“Waiting (Wind of Change),” a poem by Janet Grace Riehl
In just a few days I’m making a huge move in my life and where I live. I’ll be moving from Lake County in Northern California to St. Louis, Missouri where I’ll just be an hour away from my father. Pop, 91, lives just across the river in SW Illinois, about 6 miles upriver from Alton, on the bluffs above the Mississippi River. I’ll be able to visit him every week, and still have a space of my own. My room is still there in his house for when I come to visit him.
I wrote this poem, “Waiting (Wind of Change)” last spring…knowing something was coming, something good, but I didn’t know what. Here it is now, right upon me, and the poem becomes teacher, friend, and voice of how I feel: openness and possibility…yet, vulnerable. I must remember that I am supported by Spirit. –JGR
WAITING (WIND OF CHANGE)
The wind comes up and blows the house down,
blows the house down, blows the house down.
But, when I look around, I cannot see the house.
I cannot see the timbers that supported the house.
I cannot see the joists that bound the timbers.
I can only see the doors.
The doors open onto the space where the house was.
I open the front door, heavy with carving of curled vines.
I open and walk through that door.
The wind blows through with me,
dusting away my footprints so tidily, like a French maid.
I walk to the library door and open its light maple panels.
Stride to the place where the shelves were and take out a phantom book to read.
It’s title imprinted in disappearing ink.
The winding air moves through the house to the stairway up to my old room.

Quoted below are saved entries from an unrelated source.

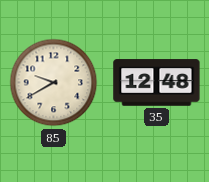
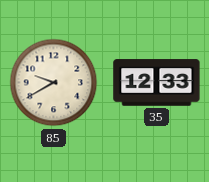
35: 12:48 -> 12:33
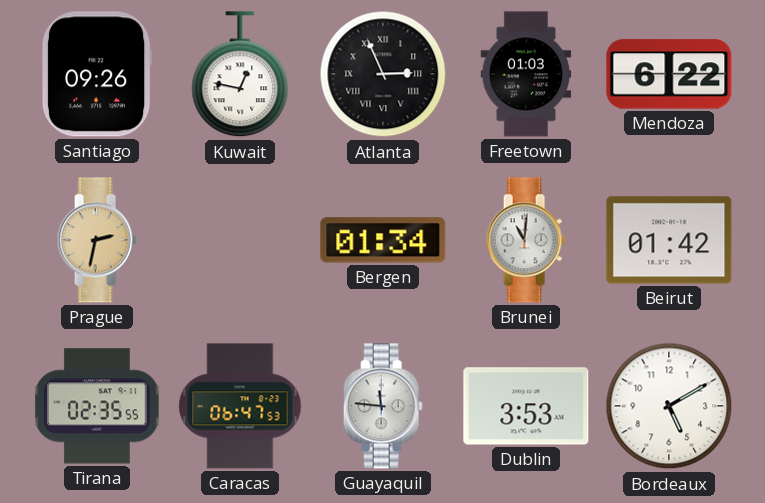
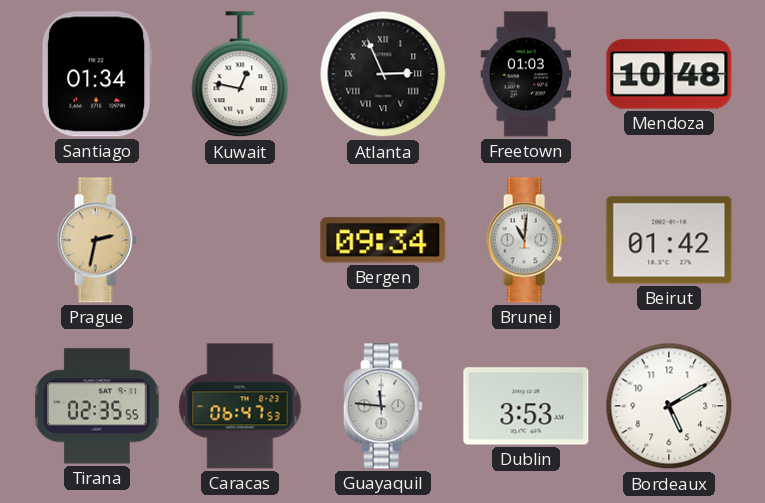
Santiago: 09:26 -> 01:34
Mendoza: 6:22 -> 10:48
Bergen: 01:34 -> 09:34
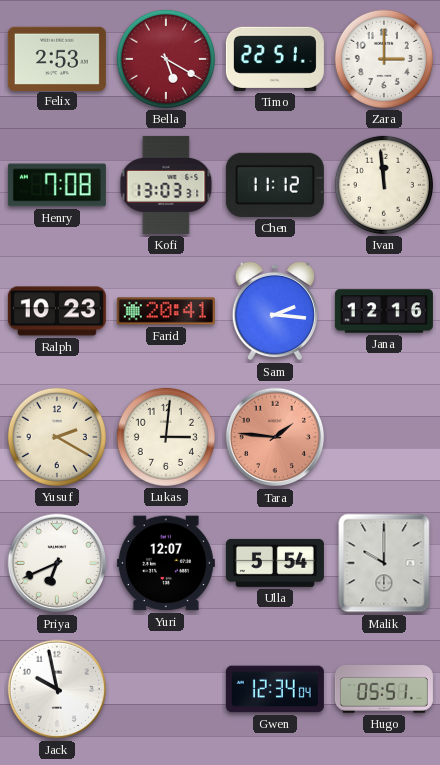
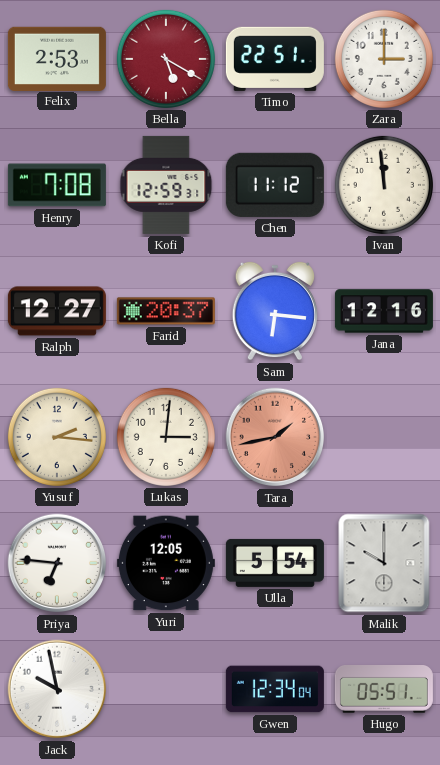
Kofi: 13:03 -> 12:59
Ralph: 10:23 -> 12:27
Farid: 20:41 -> 20:37
Sam: 2:16 -> 6:16
Yusuf: 2:20 -> 2:16
Tara: 1:46 -> 1:43
Priya: 6:41 -> 6:46
Yuri: 12:07 -> 12:05
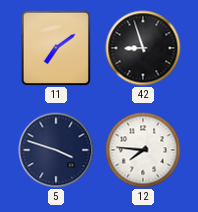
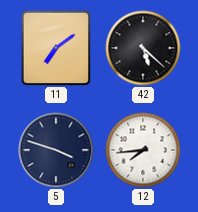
42: 8:57 -> 5:22
12: 7:46 -> 7:44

I open its white door with black enamel handle
and sit down in a wispy rocker of breeze.
Waiting.
Yes, the doors! It’s the doors to focus on during the times of change nd moving. Everthing else may fall away, but if you can walk through the doors, then you’ll be fine, Janet. Good luck in all that you are doing and your new home that you are going to.
Janet,
A warm wish of welcome to you in your new home. A big change! Isn’t it interesting how our creative side seems to know things before ‘we’ do? The house was gone, but doors were still there. I love how you described the doors…and that they always opened for you, too.